There are many different options, which embedding to use - for example doc2vec, glove, fastext, .. for the current first iteration of our project, we are going to go with Facebook's fastext. 

In [3]:
# load data
df = pd.read_csv('../data/train/comments_processed.csv', index_col=0)
df_test = pd.read_csv('../data/test/comments_processed.csv', index_col=0)

In [4]:
df.comment = df.comment.apply(literal_eval)
df_test.comment = df_test.comment.apply(literal_eval)

In [86]:
df.head(n=5)

Unnamed: 0,comment,sentiment
0,"[movi, get, respect, sure, lot, memor, quot, l...",1
1,"[bizarr, horror, movi, fill, famou, face, stol...",1
2,"[solid, unremark, film, matthau, einstein, won...",1
3,"[strang, feel, sit, alon, theater, occupi, par...",1
4,"[probabl, alreadi, know, addit, episod, never,...",1


We will create the vocabulary by assigning every word its number. 
However, we will sort the words according to their "priority", which is simply number of word occurences. 
This is only being done for the purpose of potentially limiting the size of vocabulary (e.g. to 15000 most frequently used words). We will see, if it makes sense later.

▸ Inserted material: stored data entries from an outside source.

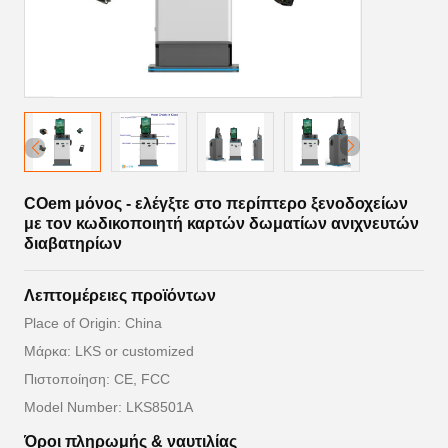
COem μόνος - ελέγξτε στο περίπτερο ξενοδοχείων
με τον κωδικοποιητή καρτών δωματίων ανιχνευτών
διαβατηρίων
Λεπτομέρειες προϊόντων
Place of Origin: China
Μάρκα: LKS or customized
Πιστοποίηση: CE, FCC
Model Number: LKS8501A
Όροι πληρωμής & ναυτιλίας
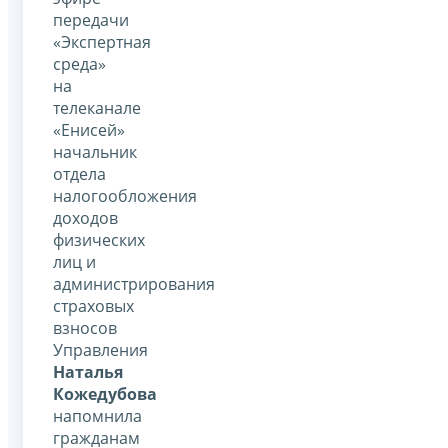
передачи
«Экспертная
среда»
на
телеканале
«Енисей»
начальник
отдела
налогообложения
доходов
физических
лиц и
администрирования
страховых
взносов
Управления
Наталья
Кожедубова
напомнила
гражданам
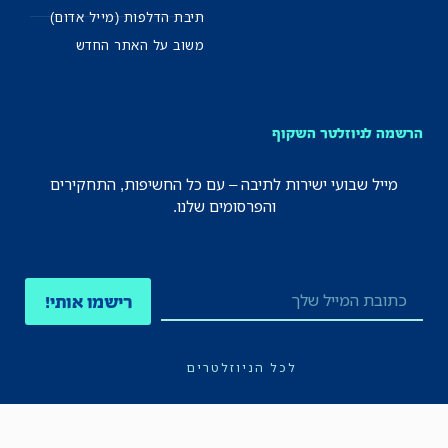
תיבת הדלפות (מייל אדום)
משוב על האתר החדש
הרשמה לניוזלטר השקוף
מייל שבועי ישירות לתיבה – עם כל החשיפות, התחקירים
והפרסומים שלנו.
רישמו אותי!
לכל הניוזלטרים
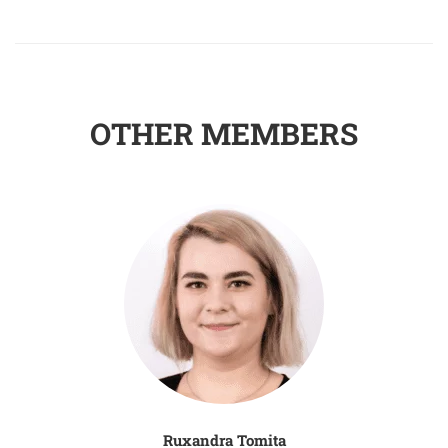
OTHER MEMBERS
Ruxandra Tomita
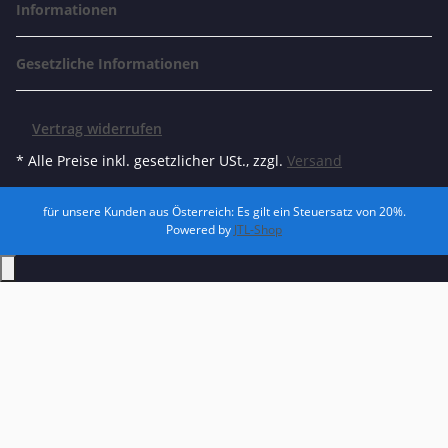
Informationen
Gesetzliche Informationen
Vertrag widerrufen
* Alle Preise inkl. gesetzlicher USt., zzgl.
Versand
für unsere Kunden aus Österreich: Es gilt ein Steuersatz von 20%.
Powered by
JTL-Shop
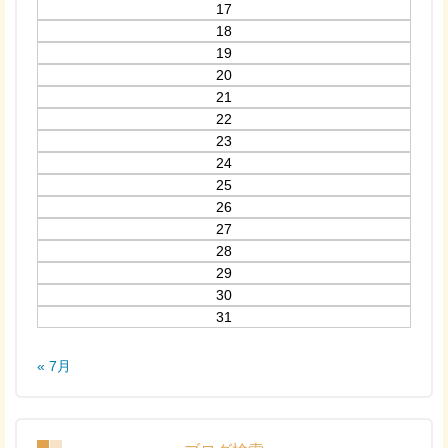
17
18
19
20
21
22
23
24
25
26
27
28
29
30
31
« 7月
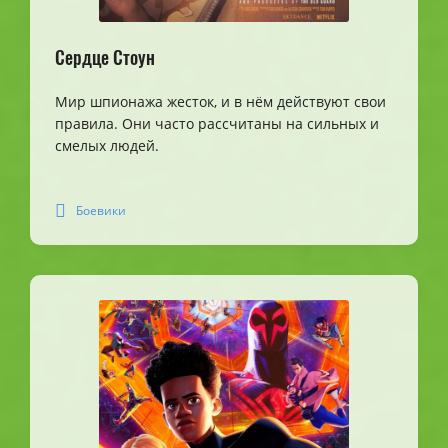
Сердце Стоун
Мир шпионажа жесток, и в нём действуют свои
правила. Они часто рассчитаны на сильных и
смелых людей.
Боевики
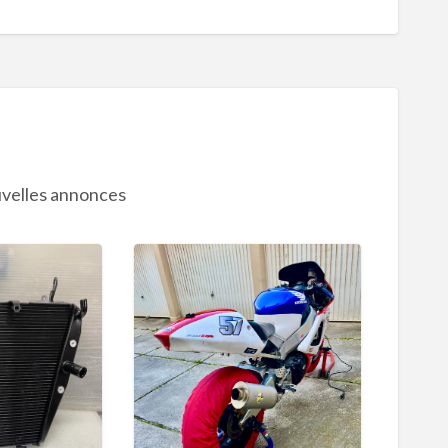
velles annonces
H
O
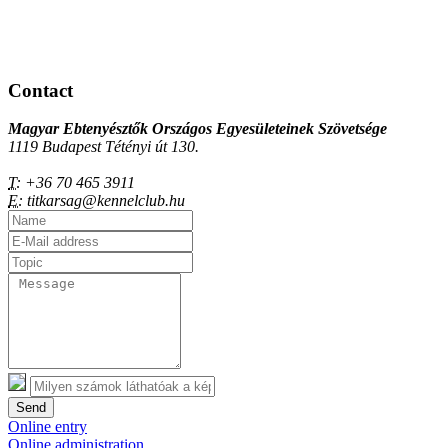
Contact
Magyar Ebtenyésztők Országos Egyesületeinek Szövetsége
1119 Budapest Tétényi út 130.
T:
+36 70 465 3911
E:
titkarsag@kennelclub.hu
Send
Online entry
Online administration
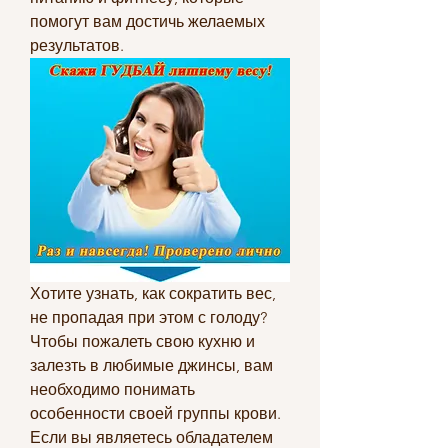
помогут вам достичь желаемых 
результатов.
Хотите узнать, как сократить вес, 
не пропадая при этом с голоду? 
Чтобы пожалеть свою кухню и 
залезть в любимые джинсы, вам 
необходимо понимать 
особенности своей группы крови. 
Если вы являетесь обладателем 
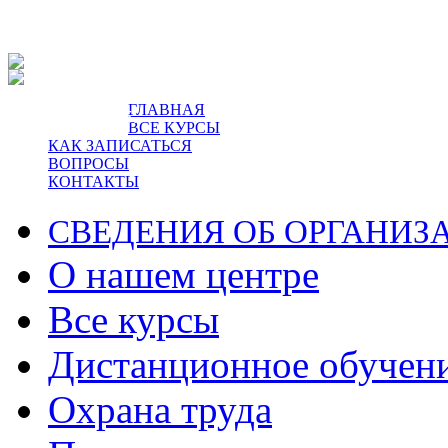
ГЛАВНАЯ
пр-т Ленина, 5.
ВСЕ КУРСЫ
КАК ЗАПИСАТЬСЯ
ВОПРОСЫ
КОНТАКТЫ
СВЕДЕНИЯ ОБ ОРГАНИЗ
О нашем центре
Все курсы
Дистанционное обучен
Охрана труда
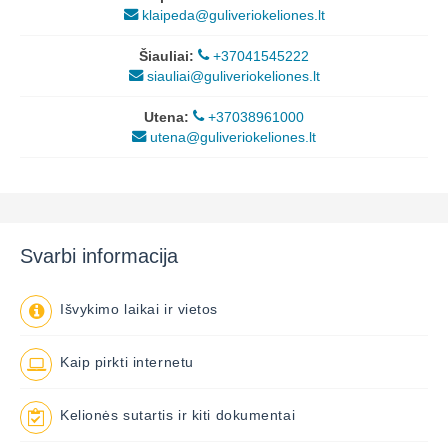
klaipeda@guliveriokeliones.lt
Šiauliai:
+37041545222
siauliai@guliveriokeliones.lt
Utena:
+37038961000
utena@guliveriokeliones.lt
Svarbi informacija
Išvykimo laikai ir vietos
Kaip pirkti internetu
Kelionės sutartis ir kiti dokumentai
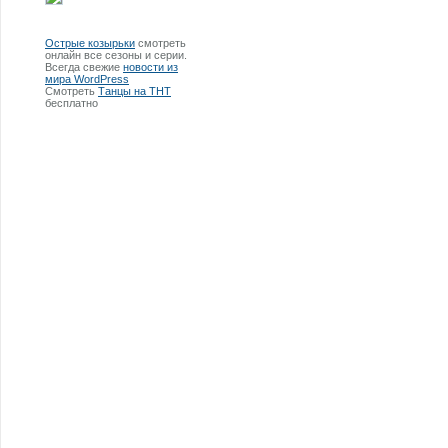
Острые козырьки
смотреть
онлайн все сезоны и серии.
Всегда свежие
новости из
мира WordPress
Смотреть
Танцы на ТНТ
бесплатно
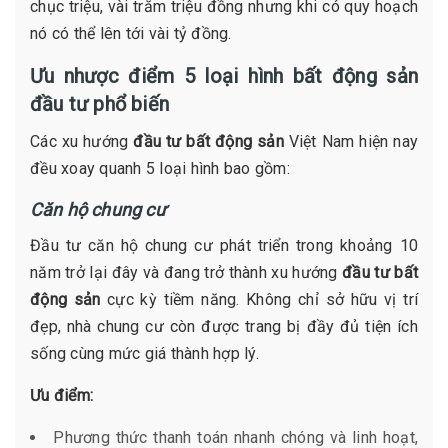
chục triệu, vài trăm triệu đồng nhưng khi có quy hoạch
nó có thể lên tới vài tỷ đồng.
Ưu nhược điểm 5 loại hình bất động sản
đầu tư phổ biến
Các xu hướng
đầu tư bất động sản
Việt Nam hiện nay
đều xoay quanh 5 loại hình bao gồm:
Căn hộ chung cư
Đầu tư căn hộ chung cư phát triển trong khoảng 10
năm trở lại đây và đang trở thành xu hướng
đầu tư bất
động sản
cực kỳ tiềm năng. Không chỉ sở hữu vị trí
đẹp, nhà chung cư còn được trang bị đầy đủ tiện ích
sống cùng mức giá thành hợp lý.
Ưu điểm:
Phương thức thanh toán nhanh chóng và linh hoạt,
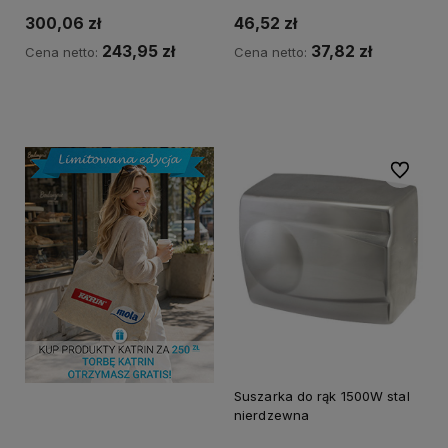
300,06 zł
46,52 zł
243,95 zł
37,82 zł
Cena netto:
Cena netto:
Do koszyka
Do koszyka
Do ulubi
Suszarka do rąk 1500W stal
nierdzewna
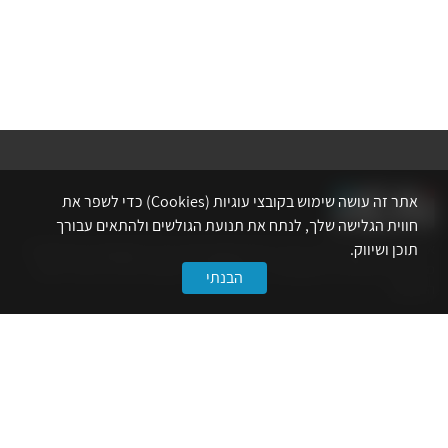
אתר זה עושה שימוש בקובצי עוגיות (Cookies) כדי לשפר את
חווית הגלישה שלך, לנתח את תנועת הגולשים ולהתאים עבורך
תוכן ושיווק.
אתר לשכת המהנדסים, האדריכלים והאקדמאים בעלי המקצועות הטכנולוגיים
מרכז את הפעילויות המקצועיות, ההשתלמויות, ההטבות ואירועי הפנאי לאנשי
הבנתי
המקצוע.
לשירותך
דף הבית
טופס הצטרפות ללשכה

Also, another option is to use already built vocabulary along with already trained and prepared embeddings. 
This has an advantage of covering most of the words for english language. However, there might be slight disadvantage that the embedding is not domain specific - and people might communicate movie reviews a little bit differently than other texts. 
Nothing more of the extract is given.